Monday, April 18, 2011

Why so many V/Ps?

I was talking with a friend of mine about defining success for Agile companies based on our experience.  It turns out we came up with a very simple formula.  Here are the two factors of success that we narrowed it down to:

  • Length of time spent in planning meetings
  • Timespan of the company vision

Let's explore each of these in detail.

Planning


The company that has shorter planning sessions with as few people as possible will be successful.   Longer planning meetings involving the whole team are physically draining and technically introduce a drag on the team's velocity.   They also water down the resulting user stories because too many opinions get voiced that are not relevant to the customer problem.  These sessions usually end up with a lot of frustrated people and no clear vision of what people are working on and why.
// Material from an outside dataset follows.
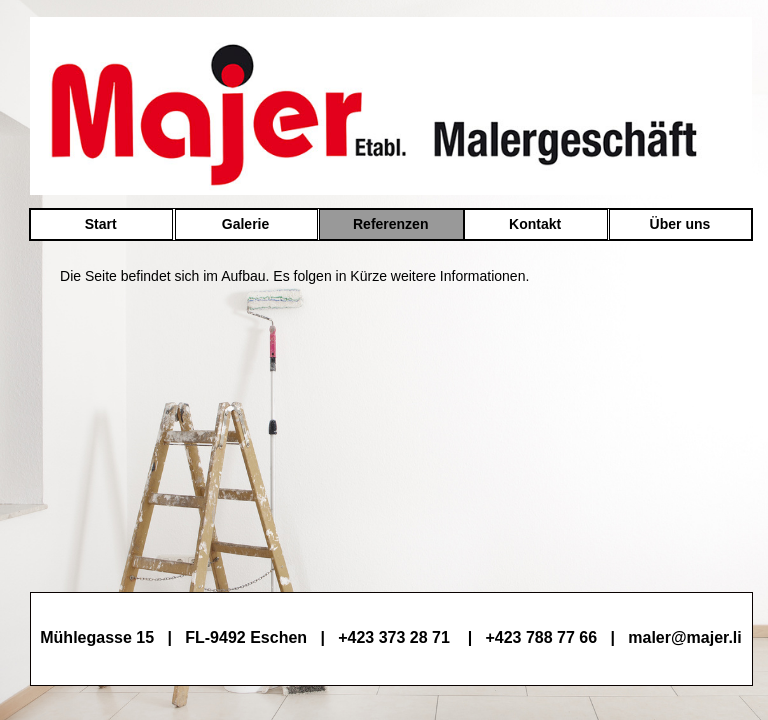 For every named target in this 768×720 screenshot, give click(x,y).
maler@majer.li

The alternative is to have impromptu planning sessions that come during bits of downtime during the day.  Involving as few relevant folks as possible gets enough points of view and leads to less opinion and more fact in the story definition and sizing.  It also promotes a more productive team boosting team velocity rather than being a drag on it.  People simply gather at a pairing station, discuss the story, size and get done in less than 15 minutes.

All of this leads us to the first rule that a company's success is inversely proportional to the amount of time it spends in planning sessions:


     S ~ 1/p

Vision

Many of us have been a part of a company that despite having potentially good products and talented people still doesn't seem to take it to the next level or outright fails.  It comes down to the transformation that the company undergoes from working on new and great ideas to suddenly losing its way and simply trying to keep the developed assets afloat in the marketplace.  They eventually get lapsed by competitors or passed over by new technology offerings and get purchased at a bargain price or go out of business entirely.
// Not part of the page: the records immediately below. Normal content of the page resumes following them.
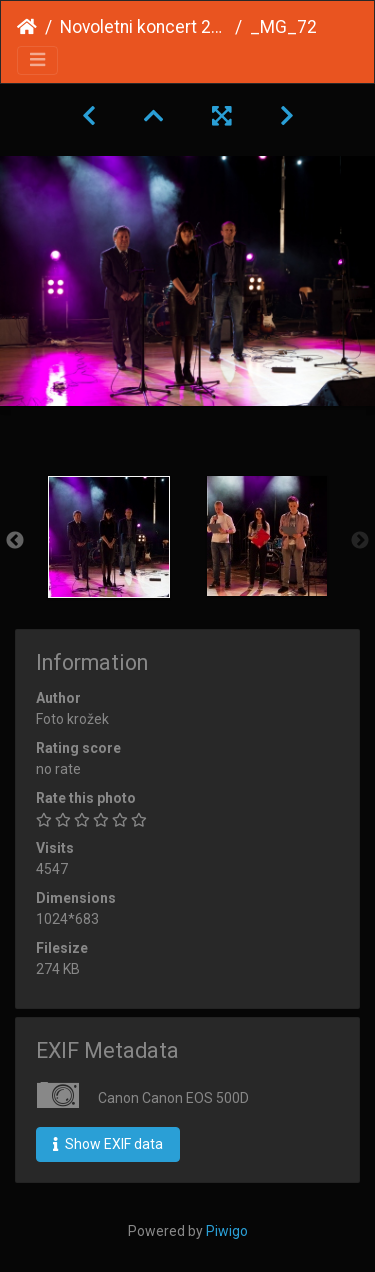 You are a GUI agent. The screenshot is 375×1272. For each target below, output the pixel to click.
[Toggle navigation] (37, 60)
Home (27, 27)
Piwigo (227, 1231)
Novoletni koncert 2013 (143, 27)
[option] (109, 537)
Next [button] (360, 541)
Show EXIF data (108, 1144)
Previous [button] (15, 541) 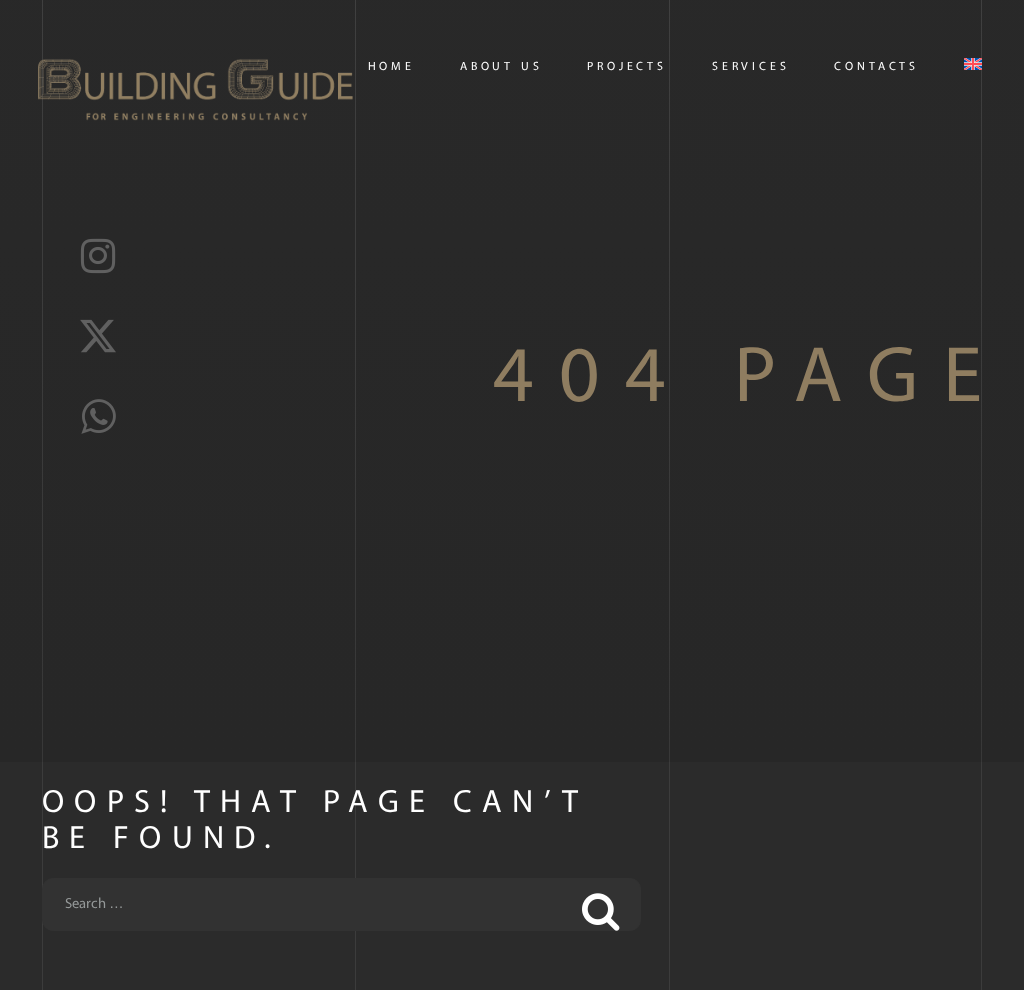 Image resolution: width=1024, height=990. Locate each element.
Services (751, 67)
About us (501, 67)
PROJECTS (627, 67)
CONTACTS (876, 67)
The successful company keeps the vision moving forward and long range.  They are always adapting and constantly adjusting it along they way just like a driver in a car manages the steering wheel.  You make a lot of adjustments but in general go on a direct path from point A to point B.  They are nimble and unafraid to do something entirely different as long as it is maleable with the tenets that make up the evolving vision.

These facts give us the second part of the equation for success which is the longer and more far reaching the vision is the more successful the company will be:

    S ~ v

Formula

Now that we have our factors we can quite easily define the formula for a successful company:

    F(v,p) = v/p

This captures everything succinctly and can be applied easily.  The longer the vision and the shorter the planning session the more successful your company will be.

This got my friend to say this about his company:

    "So *that's* why we have so many V/Ps!"